WASHINGTON (FOX 5 DC) - A DC Police officer is under investigation after he was seen on video handcuffing a 9-year-old boy just two days ago. Now, the District's attorney general is weighing in.
D.C. Attorney General Karl Racine will soon propose recommendations about how the Metropolitan Police Department should interact with children. Sources tell FOX 5 Mayor Muriel Bowser and Police Chief Peter Newsham are in agreement with the proposal.
The office of the attorney general will survey the practices of police and relevant law enforcement authorities across the country in order to highlight what the best practices are regarding police interactions with children.
Then, the attorney general will review the best practices against the current MPD orders and policies and provide recommendations for improvement.
Finally, the attorney general will recommend what changes, if any, should be made about training police officers regarding the proper way to interact with children.
The incident involving the young boy has shaken the community, not just in the northwest neighborhood where it happened, but all over the District.
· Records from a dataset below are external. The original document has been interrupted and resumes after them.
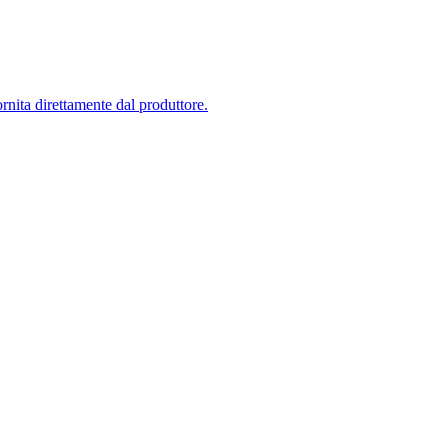
ornita
direttamente dal produttore
.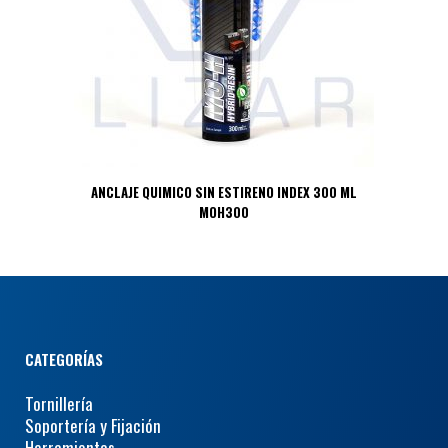
ANCLAJE QUIMICO SIN ESTIRENO INDEX 300 ML
MOH300
CATEGORÍAS
Tornillería
Soportería y Fijación
Herramientas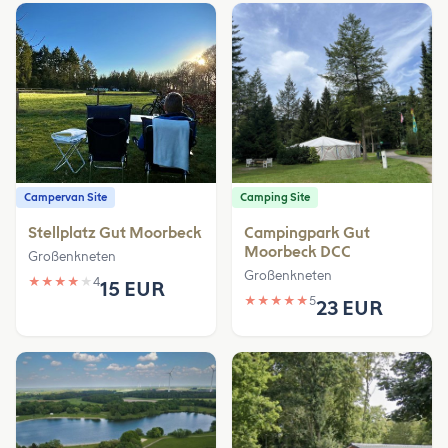
Campervan Site
Camping Site
Stellplatz Gut Moorbeck
Campingpark Gut
Moorbeck DCC
Großenkneten
Großenkneten
★
★
★
★
★
4
15 EUR
★
★
★
★
★
5
23 EUR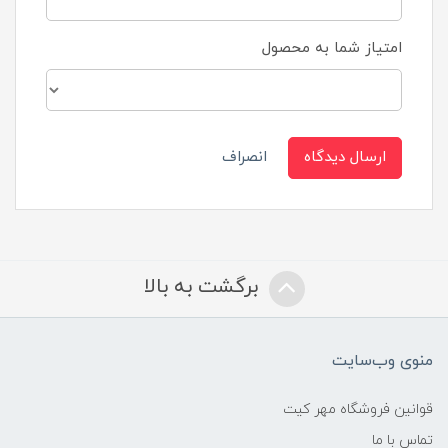
امتیاز شما به محصول
ارسال دیدگاه
انصراف
برگشت به بالا
منوی وب‌سایت
قوانین فروشگاه مهر کیت
تماس با ما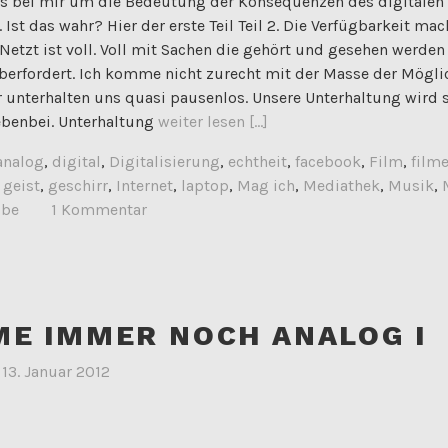
es bei mir um die Bedeutung der Konsequenzen des digitalen F
. Ist das wahr? Hier der erste Teil Teil 2. Die Verfügbarkeit ma
etzt ist voll. Voll mit Sachen die gehört und gesehen werden 
überfordert. Ich komme nicht zurecht mit der Masse der Mögli
r unterhalten uns quasi pausenlos. Unsere Unterhaltung wird 
ebenbei. Unterhaltung
weiter lesen [...]
analog
,
digital
,
Digitalisierung
,
echtheit
,
facebook
,
Film
,
film
,
geist
,
geschirr
,
Internet
,
laptop
,
Mag ich
,
Mediathek
,
Musik
,
ube
1 Kommentar
ME IMMER NOCH ANALOG I
m
13. Januar 2012
latte "digital ist besser" der Gruppe Tocotronic. Ich mag es we
of sind, setz ich als bekannt voraus - in einer Gesellschaft in 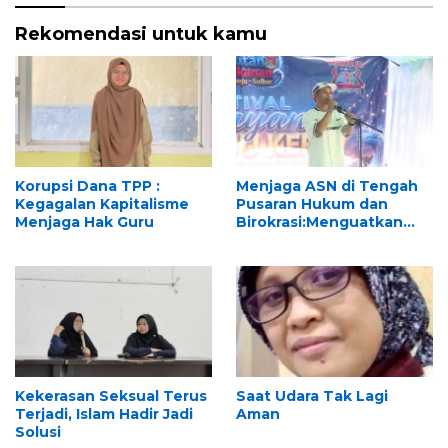
Rekomendasi untuk kamu
Korupsi Dana TPP :
Menjaga ASN di Tengah
Kegagalan Kapitalisme
Pusaran Hukum dan
Menjaga Hak Guru
Birokrasi:Menguatkan
“LKBH KORPRI” di Era
Pasca-KASN
Kekerasan Seksual Terus
Saat Udara Tak Lagi
Terjadi, Islam Hadir Jadi
Aman
Solusi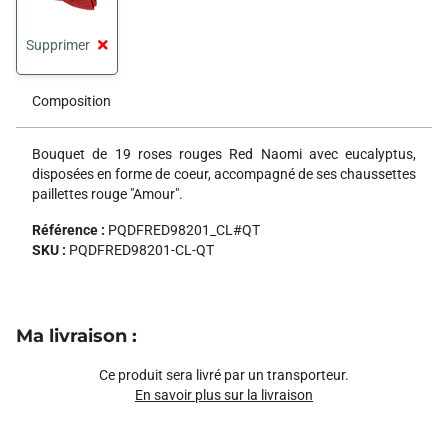
Supprimer
Composition
Bouquet de 19 roses rouges Red Naomi avec eucalyptus,
disposées en forme de coeur, accompagné de ses chaussettes
paillettes rouge "Amour".
Référence :
PQDFRED98201_CL#QT
SKU :
PQDFRED98201-CL-QT
Ma livraison
:
Ce produit sera livré par un transporteur.
En savoir plus sur la livraison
FOX 5 asked community members how they felt about it and they say they want to see change.
"We don't want excessive force in our community, I mean, we want law enforcement, you know, who wouldn't? But we don't want it where the children and the residents cannot walk to our community not feeling safe," said Michael Johnson.
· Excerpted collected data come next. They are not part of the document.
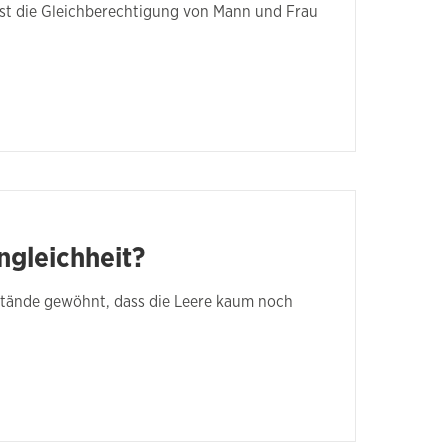
ist die Gleichberechtigung von Mann und Frau
ngleichheit?
stände gewöhnt, dass die Leere kaum noch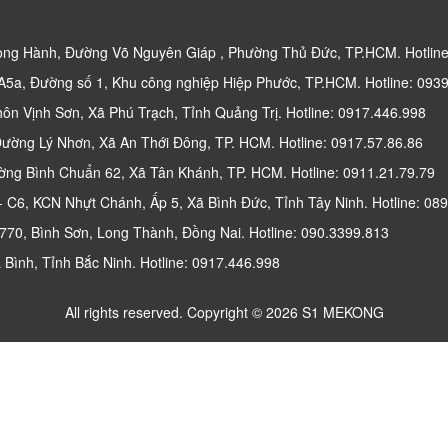
ng Hành, Đường Võ Nguyên Giáp , Phường Thủ Đức, TP.HCM. Hotline
5a, Đường số 1, Khu công nghiệp Hiệp Phước, TP.HCM. Hotline: 0939
n Vịnh Sơn, Xã Phú Trạch, Tỉnh Quảng Trị. Hotline: 0917.446.998
ờng Lý Nhơn, Xã An Thới Đông, TP. HCM. Hotline: 0917.57.86.86
g Bình Chuẩn 62, Xã Tân Khánh, TP. HCM. Hotline: 0911.21.79.79
C6, KCN Nhựt Chánh, Ấp 5, Xã Bình Đức, Tỉnh Tây Ninh. Hotline: 089
0, Bình Sơn, Long Thành, Đồng Nai. Hotline: 090.3399.813
Bình, Tỉnh Bắc Ninh. Hotline: 0917.446.998
All rights reserved. Copyright © 2026 S1 MEKONG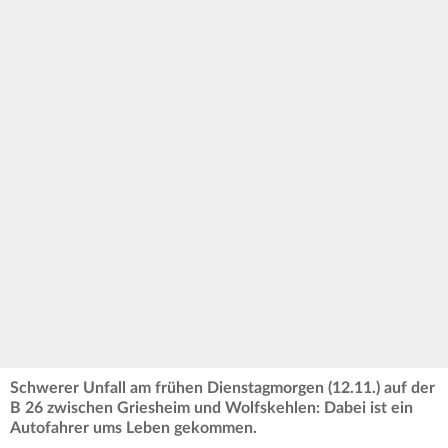
Schwerer Unfall am frühen Dienstagmorgen (12.11.) auf der
B 26 zwischen Griesheim und Wolfskehlen: Dabei ist ein
Autofahrer ums Leben gekommen.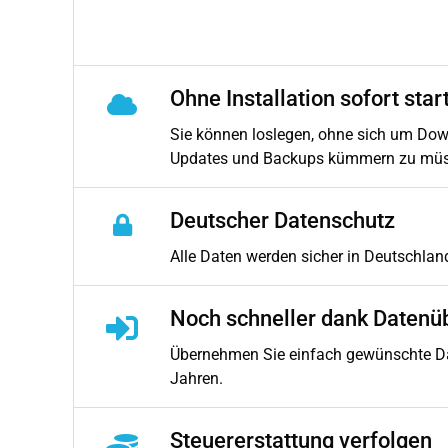
Ohne Installation sofort star
Sie können loslegen, ohne sich um Down
Updates und Backups kümmern zu müs
Deutscher Datenschutz
Alle Daten werden sicher in Deutschland
Noch schneller dank Daten
Übernehmen Sie einfach gewünschte D
Jahren.
Steuererstattung verfolgen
"Bowser says she's going to do something but I don't know what's going on. We put her back in that seat for the second time and things need to change," said William Rawls.
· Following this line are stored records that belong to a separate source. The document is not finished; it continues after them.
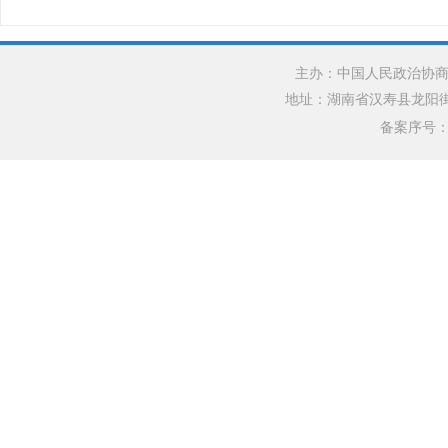
主办：中国人民政治协商
地址：湖南省汉寿县龙阳街道银水
备案序号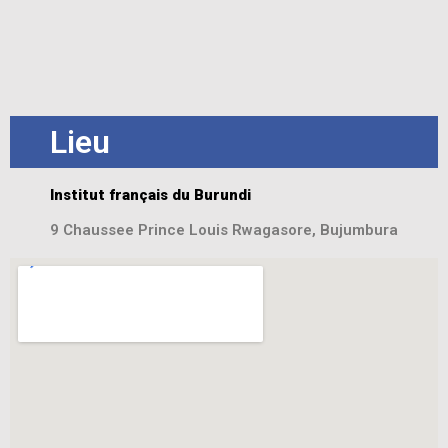
Lieu
Institut français du Burundi
9 Chaussee Prince Louis Rwagasore, Bujumbura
Ward 6 Councilmember Charles Allen is promising to work with Racine in reviewing police detention protocols. He says he will introduce legislation if necessary.
FOX 5's Ike Ejiochi spoke with Mayor Bowser Wednesday about the upcoming recommendation. She claims the department is already making changes that will improve relations.
"I let the Attorney General know that MPD is already looking at how to handle very young people who may be involved with the police. I think every day we're focused on having community relationships because we can only assure Public Safety when the community trust the officers," said Bowser.